Aconselhamento precoce de uma sessão (psychological debriefing)
Apesar do enorme
risco na sociedade moderna para eventos potencialmente
traumatizantes (PTE), é extremamente alta, em torno de 60%-90% (Breslau
et al, 1998), apenas 8% evoluem para um transtorno de estresse
postraumático.
Esses estudos
consideram uma variedade de estressores, porém agressões sexuais e
assaltos ocupam a incidência maior para se desenvolver um
transtorno de estresse postraumático.
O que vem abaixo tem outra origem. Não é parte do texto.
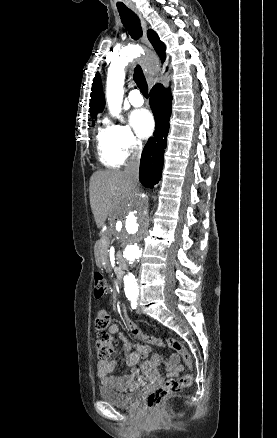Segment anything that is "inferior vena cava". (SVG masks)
<instances>
[{"mask_svg": "<svg viewBox=\"0 0 277 438\" xmlns=\"http://www.w3.org/2000/svg\"><path fill=\"white\" fill-rule=\"evenodd\" d=\"M139 166H140V152H135L133 156H130L129 162L125 168V174L127 180H129L130 186H136L139 182Z\"/></svg>", "mask_w": 277, "mask_h": 438, "instance_id": "1", "label": "inferior vena cava"}]
</instances>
Por outro lado, estudos
longitudinais feitos em vítimas de acidentes automobilísticos
mostram dados diferentes: Harvey e Bryant (1998) avaliaram esses
sobreviventes um mês depois do acidente, repetindo a avaliação
seis meses depois, constatando que 78% dos pacientes que
satisfaziam os critérios para TEA apresentaram TEPT seis meses
depois, 60% dos quais não apresentavam sintomas dissociativos.
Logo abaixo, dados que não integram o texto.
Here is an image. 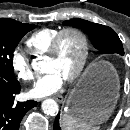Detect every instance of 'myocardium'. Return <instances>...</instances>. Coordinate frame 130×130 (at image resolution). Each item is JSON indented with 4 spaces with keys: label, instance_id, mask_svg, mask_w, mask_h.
Returning a JSON list of instances; mask_svg holds the SVG:
<instances>
[{
    "label": "myocardium",
    "instance_id": "f54148a6",
    "mask_svg": "<svg viewBox=\"0 0 130 130\" xmlns=\"http://www.w3.org/2000/svg\"><path fill=\"white\" fill-rule=\"evenodd\" d=\"M67 33L76 34L80 38L81 43H82V55H81L79 64L76 67V69L66 78V81L72 82L81 76L88 61L90 45H89V39L86 33L82 29L75 26H69V27L63 28L53 38L46 55L48 58H53L58 54L62 38Z\"/></svg>",
    "mask_w": 130,
    "mask_h": 130
}]
</instances>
Considerando a grande ênfase de fenômenos dissociativos no
diagnóstico do TEA, é possível que os pacientes que não apresentam
esse tipo de sintoma podem ser ignorados pelos clínicos. Esses
dados sugerem que, apesar de que um grande número de sobreviventes
pode se beneficiar de aconselhamento precoce (PD), esse não parece
diminuir os riscos para se desenvolver problemas mais sérios
posteriormente, especialmente quando os critérios diagnósticos dão
muita ênfase à dissociação.
Terapia Cognitiva Comportamental (CBT) precoce
Foa et al (1995)
aplicaram em dez vítimas de estupro estratégias de CBT como:
psico-educação, que consistia em educar as pacientes sobre os
sintomas mais comuns nesses casos, relaxamento, exposição
imaginária e in vivo, e reestruturação cognitiva. Apesar do
grupo controle apresentar melhoras espontâneas significativas, os
dados sugerem que a CBT foi útil para prevenir TEPT. Talvez esses
resultados ocorreram pelo reduzido número de casos.
Tratamento Farmacológico
Não existem
medicamentos aprovados pelo FDA para TEA de maneira especifica.
Mesmo assim, reações comórbidas precisam ser medicadas.
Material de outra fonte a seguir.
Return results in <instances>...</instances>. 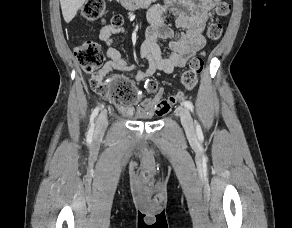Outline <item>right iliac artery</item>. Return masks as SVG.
<instances>
[{"mask_svg":"<svg viewBox=\"0 0 292 228\" xmlns=\"http://www.w3.org/2000/svg\"><path fill=\"white\" fill-rule=\"evenodd\" d=\"M98 112H99V107H96L92 114H91V117H90V127H89V130H88V134L92 136L93 134V131H94V126H95V119L98 115Z\"/></svg>","mask_w":292,"mask_h":228,"instance_id":"1","label":"right iliac artery"}]
</instances>
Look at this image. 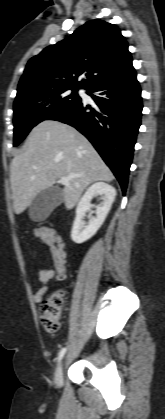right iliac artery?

Benzodiazepínicos de curta duração como alprazolam e lorazepan
podem ser usados para controlar agitação extrema, enquanto
neurolépticos de alta potência como o haloperidol podem controlar
surtos psicóticos, e neurolépticos atípicos como risperidona são
eficazes contra reações agressivas impulsivas.
Resumo
O Transtorno de
Estresse Agudo é um diagnóstico psiquiátrico relativamente novo.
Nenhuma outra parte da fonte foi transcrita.